Friedberg Iddo, Radivojac Predrag
Department of Veterinary Microbiology and Preventive Medicine, Iowa State University, Ames, IA, USA.
Department of Computer Science and Informatics, Indiana University, Bloomington, IN, USA.
Methods Mol Biol. 2017;1446:133-146. doi: 10.1007/978-1-4939-3743-1_10.

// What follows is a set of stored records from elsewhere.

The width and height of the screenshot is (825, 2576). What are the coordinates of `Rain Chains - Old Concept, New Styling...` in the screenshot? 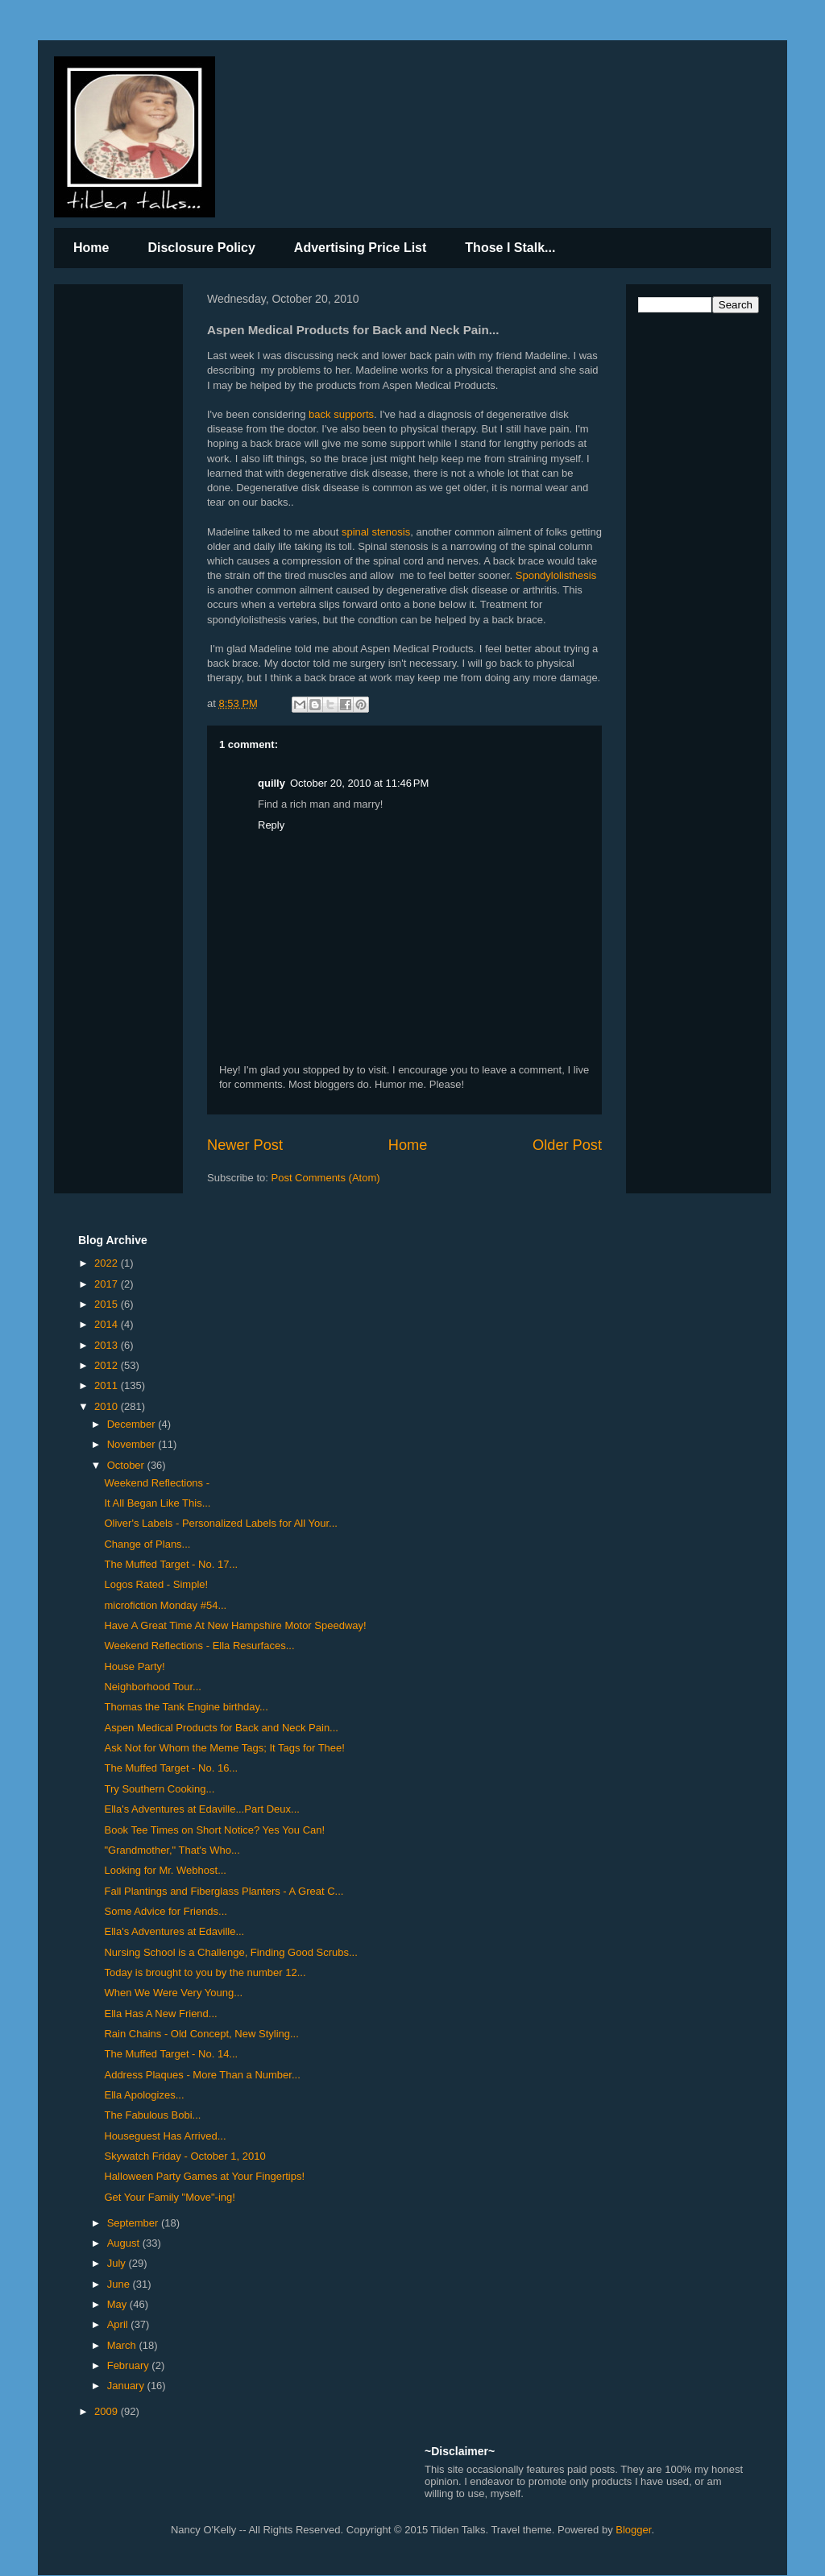 It's located at (201, 2034).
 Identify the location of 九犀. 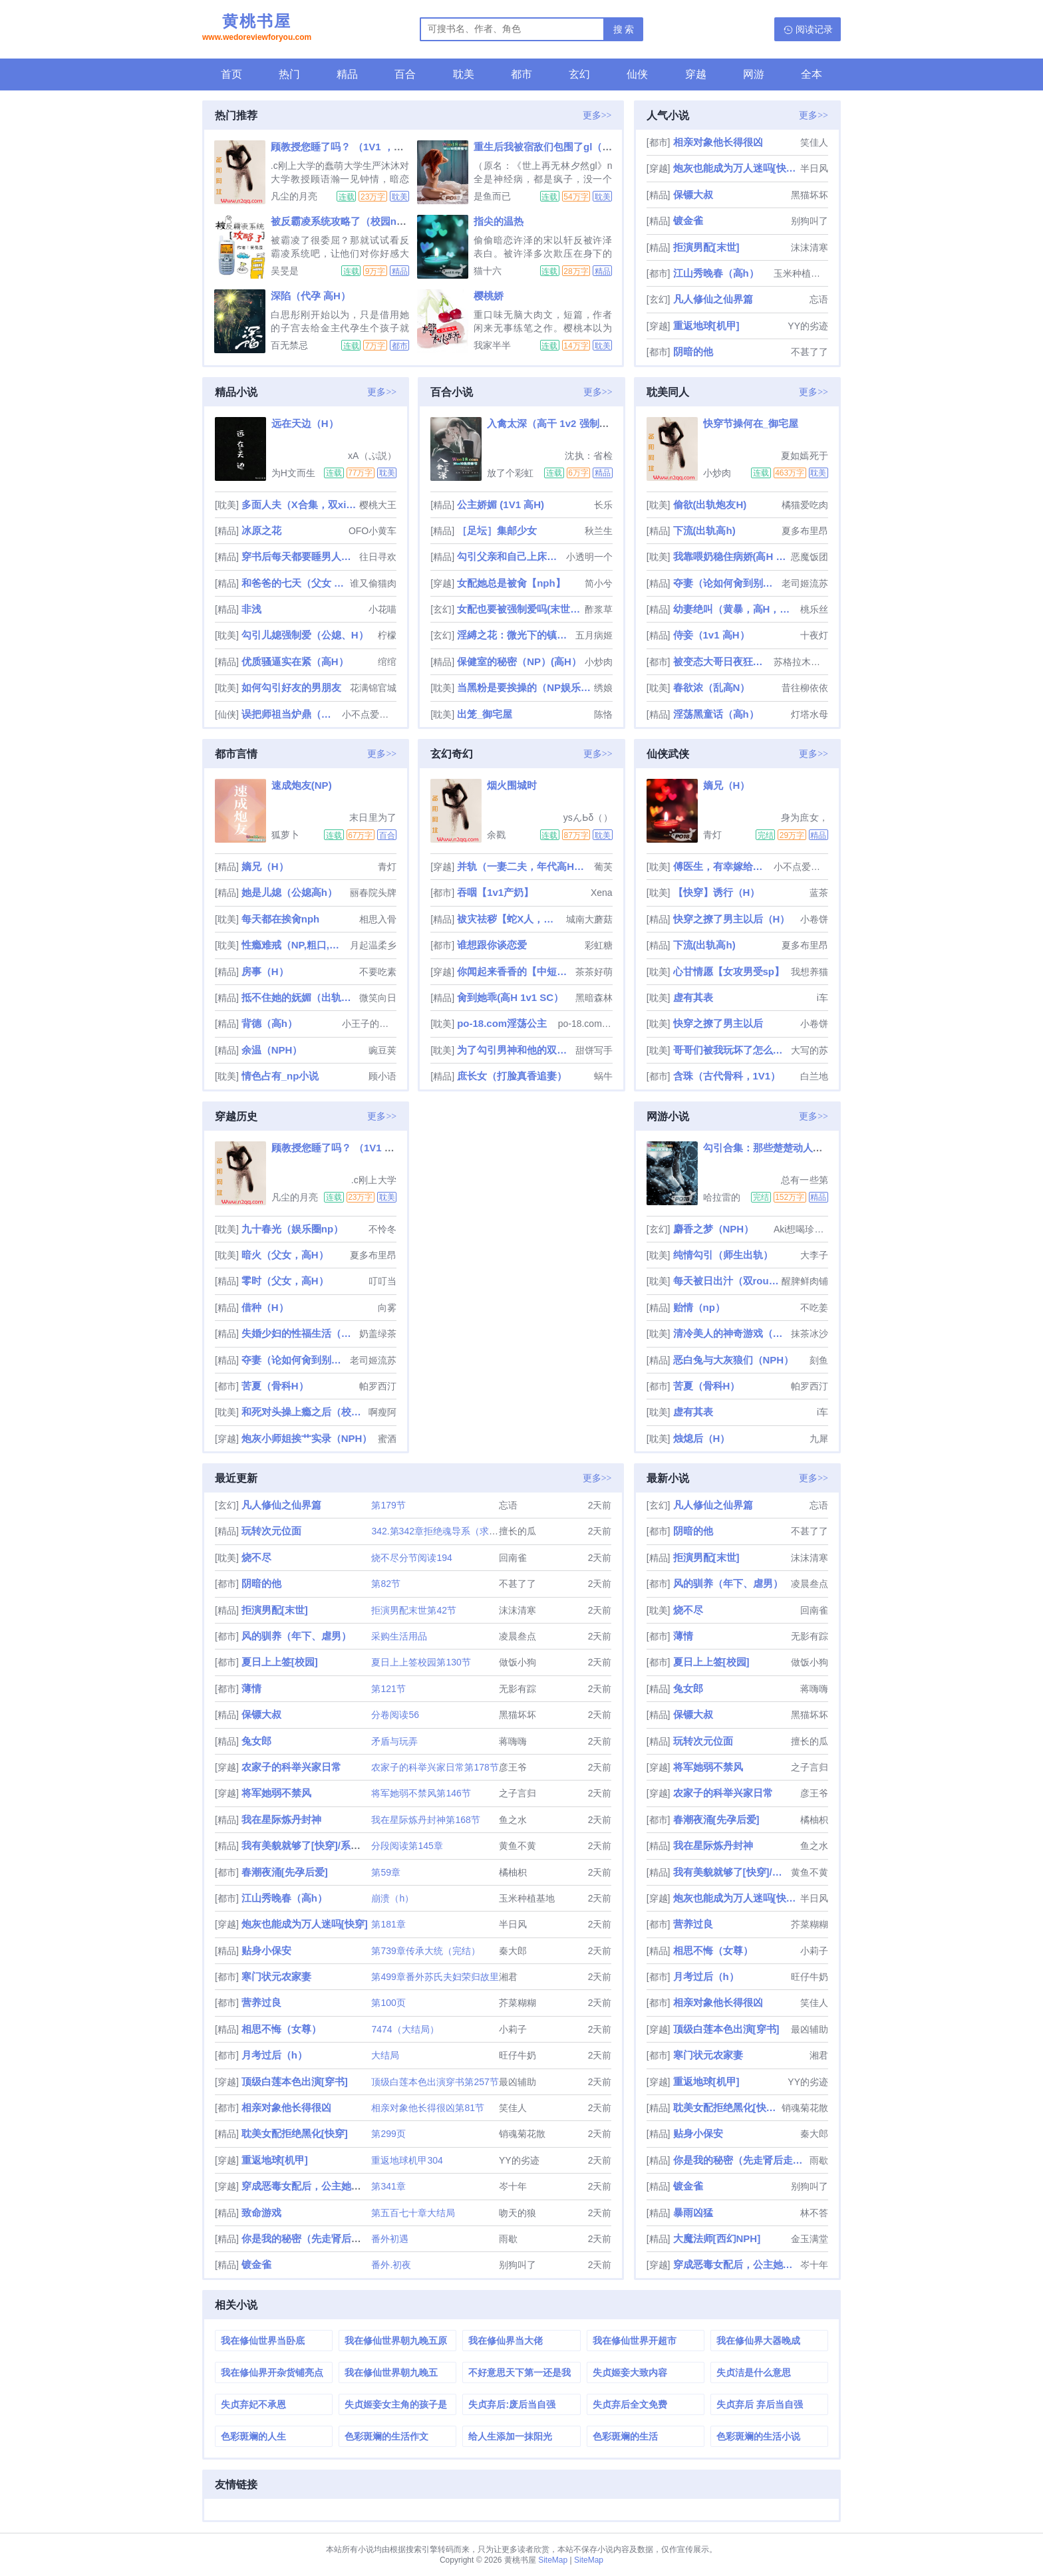 (819, 1438).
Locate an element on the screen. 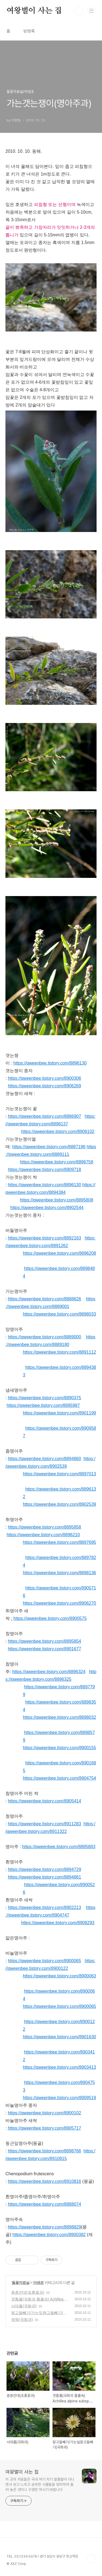 The width and height of the screenshot is (102, 2576). https://qweenbee.tistory.com/8910816 is located at coordinates (44, 2181).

A biological experiment is the most reliable way of assigning function to a protein. However, in the era of high-throughput sequencing, scientists are unable to carry out experiments to determine the function of every single gene product. Therefore, to gain insights into the activity of these molecules and guide experiments, we must rely on computational means to functionally annotate the majority of sequence data. To understand how well these algorithms perform, we have established a challenge involving a broad scientific community in which we evaluate different annotation methods according to their ability to predict the associations between previously unannotated protein sequences and Gene Ontology terms. Here we discuss the rationale, benefits, and issues associated with evaluating computational methods in an ongoing community-wide challenge.
生物学实验是确定蛋白质功能最可靠的方法。然而,在高通量测序时代,科学家无法对每一个基因产物进行功能实验测定。因此,为了深入了解这些分子的活性并指导实验,我们必须依靠计算方法对大部分序列数据进行功能注释。为了了解这些算法的性能,我们发起了一项面向广大科学界的挑战,根据不同注释方法预测先前未注释的蛋白质序列与基因本体术语之间关联的能力来评估它们。在此,我们讨论在一个持续进行的全社区范围内的挑战中评估计算方法所涉及的基本原理、益处及相关问题。